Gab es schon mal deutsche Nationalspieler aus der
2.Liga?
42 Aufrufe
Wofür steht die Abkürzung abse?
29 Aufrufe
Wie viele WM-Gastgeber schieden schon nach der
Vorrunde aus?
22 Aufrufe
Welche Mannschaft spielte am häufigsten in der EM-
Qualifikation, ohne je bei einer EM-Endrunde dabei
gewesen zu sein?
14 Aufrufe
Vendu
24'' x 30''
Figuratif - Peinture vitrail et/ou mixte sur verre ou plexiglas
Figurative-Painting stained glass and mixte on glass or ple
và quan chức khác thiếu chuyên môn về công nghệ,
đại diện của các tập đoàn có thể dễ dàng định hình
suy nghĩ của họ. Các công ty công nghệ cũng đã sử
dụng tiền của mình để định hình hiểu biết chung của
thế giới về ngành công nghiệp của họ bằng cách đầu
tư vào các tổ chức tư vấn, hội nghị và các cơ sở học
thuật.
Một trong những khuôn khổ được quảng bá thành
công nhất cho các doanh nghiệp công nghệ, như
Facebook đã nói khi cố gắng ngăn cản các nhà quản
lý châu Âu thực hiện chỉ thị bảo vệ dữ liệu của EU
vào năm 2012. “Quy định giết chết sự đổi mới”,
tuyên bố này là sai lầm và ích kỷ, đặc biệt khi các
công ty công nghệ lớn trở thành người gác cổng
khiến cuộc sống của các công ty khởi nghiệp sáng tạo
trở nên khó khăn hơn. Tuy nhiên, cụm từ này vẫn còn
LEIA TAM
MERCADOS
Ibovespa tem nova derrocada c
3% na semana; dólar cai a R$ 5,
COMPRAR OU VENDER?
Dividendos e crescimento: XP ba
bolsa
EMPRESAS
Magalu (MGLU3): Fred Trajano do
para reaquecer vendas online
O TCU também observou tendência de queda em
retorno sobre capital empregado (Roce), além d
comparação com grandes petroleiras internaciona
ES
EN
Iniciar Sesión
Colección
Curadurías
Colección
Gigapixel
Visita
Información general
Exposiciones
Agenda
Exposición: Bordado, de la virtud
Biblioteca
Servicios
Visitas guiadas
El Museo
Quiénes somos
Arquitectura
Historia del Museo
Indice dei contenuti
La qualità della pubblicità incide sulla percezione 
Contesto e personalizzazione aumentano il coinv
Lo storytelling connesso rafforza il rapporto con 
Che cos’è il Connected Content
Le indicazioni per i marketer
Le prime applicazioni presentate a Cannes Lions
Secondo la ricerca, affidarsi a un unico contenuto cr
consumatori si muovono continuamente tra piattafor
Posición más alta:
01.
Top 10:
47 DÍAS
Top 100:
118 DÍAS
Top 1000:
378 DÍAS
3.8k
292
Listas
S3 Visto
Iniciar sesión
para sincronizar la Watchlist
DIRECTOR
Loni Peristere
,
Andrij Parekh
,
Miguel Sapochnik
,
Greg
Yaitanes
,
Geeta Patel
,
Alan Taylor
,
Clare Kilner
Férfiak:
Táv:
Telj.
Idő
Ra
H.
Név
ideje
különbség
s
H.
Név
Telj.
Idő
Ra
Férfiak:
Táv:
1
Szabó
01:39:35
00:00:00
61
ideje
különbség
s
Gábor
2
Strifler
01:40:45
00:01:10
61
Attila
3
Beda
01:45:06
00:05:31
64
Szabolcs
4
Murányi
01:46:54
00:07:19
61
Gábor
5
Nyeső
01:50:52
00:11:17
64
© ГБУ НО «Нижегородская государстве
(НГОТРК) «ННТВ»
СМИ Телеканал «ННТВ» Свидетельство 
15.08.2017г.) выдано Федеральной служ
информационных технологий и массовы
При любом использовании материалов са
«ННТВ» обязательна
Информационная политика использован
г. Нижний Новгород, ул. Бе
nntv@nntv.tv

● ● ● ● ● ● ●

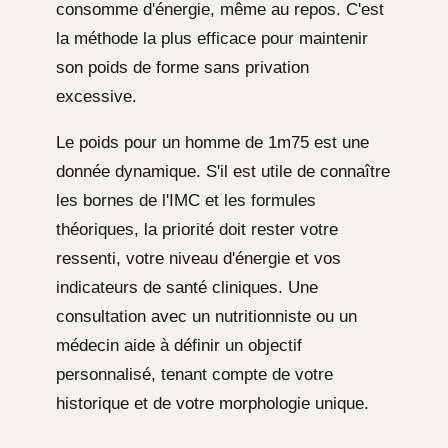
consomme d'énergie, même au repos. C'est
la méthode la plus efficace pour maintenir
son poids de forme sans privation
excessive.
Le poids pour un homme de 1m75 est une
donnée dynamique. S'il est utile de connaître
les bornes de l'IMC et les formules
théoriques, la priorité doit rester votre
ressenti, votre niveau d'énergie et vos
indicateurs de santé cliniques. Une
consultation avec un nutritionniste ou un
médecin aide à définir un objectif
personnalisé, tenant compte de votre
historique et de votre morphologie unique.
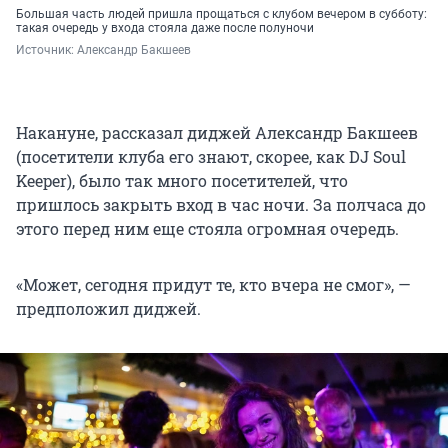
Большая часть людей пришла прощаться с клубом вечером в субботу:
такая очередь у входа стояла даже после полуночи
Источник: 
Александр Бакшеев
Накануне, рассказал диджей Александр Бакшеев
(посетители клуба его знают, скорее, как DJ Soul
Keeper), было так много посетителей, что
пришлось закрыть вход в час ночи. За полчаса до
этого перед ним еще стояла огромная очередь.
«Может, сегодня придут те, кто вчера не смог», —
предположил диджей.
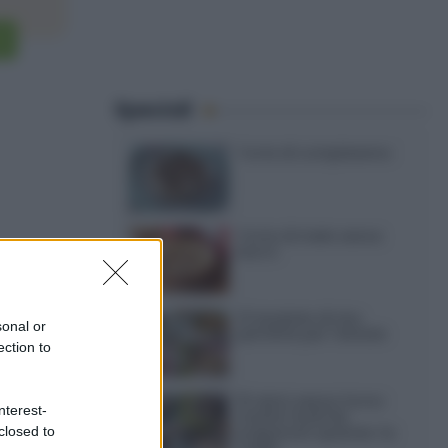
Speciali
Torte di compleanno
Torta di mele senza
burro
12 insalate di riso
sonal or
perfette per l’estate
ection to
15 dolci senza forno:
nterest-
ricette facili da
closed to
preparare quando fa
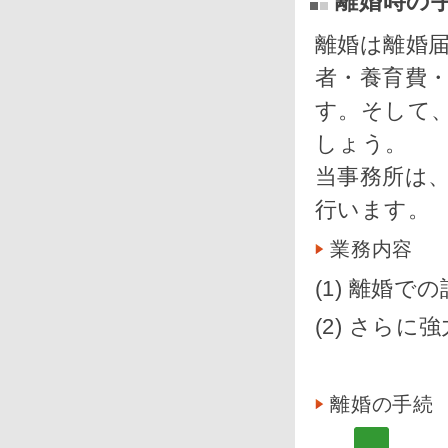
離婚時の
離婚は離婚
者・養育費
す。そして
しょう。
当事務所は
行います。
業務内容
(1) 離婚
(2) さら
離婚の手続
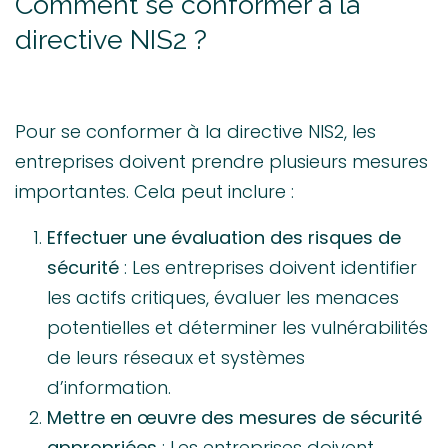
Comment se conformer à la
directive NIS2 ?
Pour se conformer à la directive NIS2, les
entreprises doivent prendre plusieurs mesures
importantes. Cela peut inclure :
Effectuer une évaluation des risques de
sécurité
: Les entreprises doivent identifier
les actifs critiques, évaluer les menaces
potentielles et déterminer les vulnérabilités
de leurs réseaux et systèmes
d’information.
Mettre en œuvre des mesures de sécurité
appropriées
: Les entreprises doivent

● ● ● ● ● ● ●

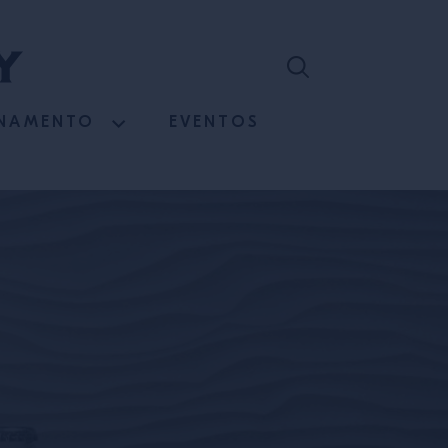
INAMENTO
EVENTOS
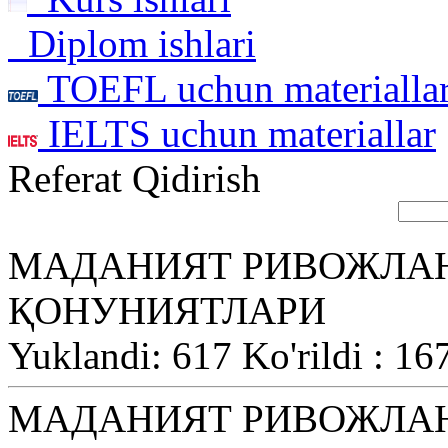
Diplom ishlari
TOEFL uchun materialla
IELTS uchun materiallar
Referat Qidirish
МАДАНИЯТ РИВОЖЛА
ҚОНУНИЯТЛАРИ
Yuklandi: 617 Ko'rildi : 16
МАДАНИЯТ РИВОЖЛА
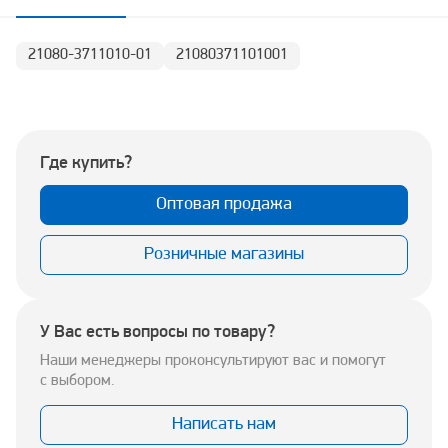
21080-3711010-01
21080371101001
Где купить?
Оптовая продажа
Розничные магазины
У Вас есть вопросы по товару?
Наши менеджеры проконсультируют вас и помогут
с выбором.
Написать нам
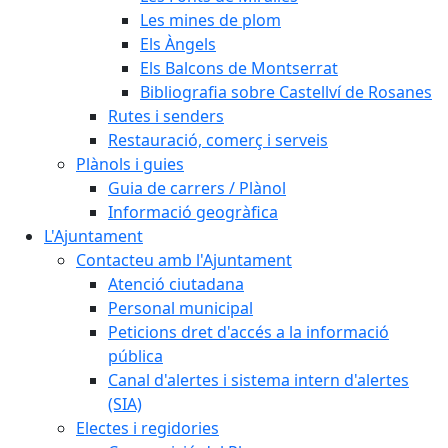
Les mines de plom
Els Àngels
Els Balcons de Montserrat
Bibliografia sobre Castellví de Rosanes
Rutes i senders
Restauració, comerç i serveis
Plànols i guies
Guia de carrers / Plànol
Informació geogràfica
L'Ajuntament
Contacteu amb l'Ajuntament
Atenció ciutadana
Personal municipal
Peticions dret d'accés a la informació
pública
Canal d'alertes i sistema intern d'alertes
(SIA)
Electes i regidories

● ● ● ● ● ● ●

## WHAT THIS TASK INVOLVES:
In the material above, locate the line containing "Comment se conformer à la" and the line containing "d’information.". Transcribe exactly those two lines and every line between them, and nothing more.

## SOLUTION:
Comment se conformer à la
directive NIS2 ?
Pour se conformer à la directive NIS2, les
entreprises doivent prendre plusieurs mesures
importantes. Cela peut inclure :
Effectuer une évaluation des risques de
sécurité
: Les entreprises doivent identifier
les actifs critiques, évaluer les menaces
potentielles et déterminer les vulnérabilités
de leurs réseaux et systèmes
d’information.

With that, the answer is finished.